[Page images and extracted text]
☆ ☆ ☆ ☆ ☆
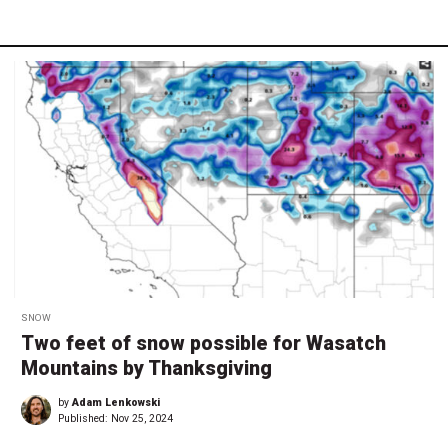
SNOW
Two feet of snow possible for Wasatch
Mountains by Thanksgiving
by
Adam Lenkowski
Published:
Nov 25, 2024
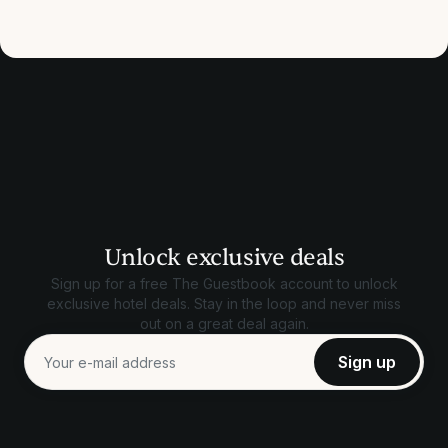
Unlock exclusive deals
Sign up for a free The Guestbook account to unlock
exclusive hotel deals. Stay in the loop and never miss
out on a great deal again.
☆ ☆ ☆ ☆ ☆
TO DO: Find the line that contains "Sign up for". Repeat it and every line after it, exactly as written, up to and including the last line of the records above.

YOUR SOLUTION:
Sign up for a free The Guestbook account to unlock
exclusive hotel deals. Stay in the loop and never miss
out on a great deal again.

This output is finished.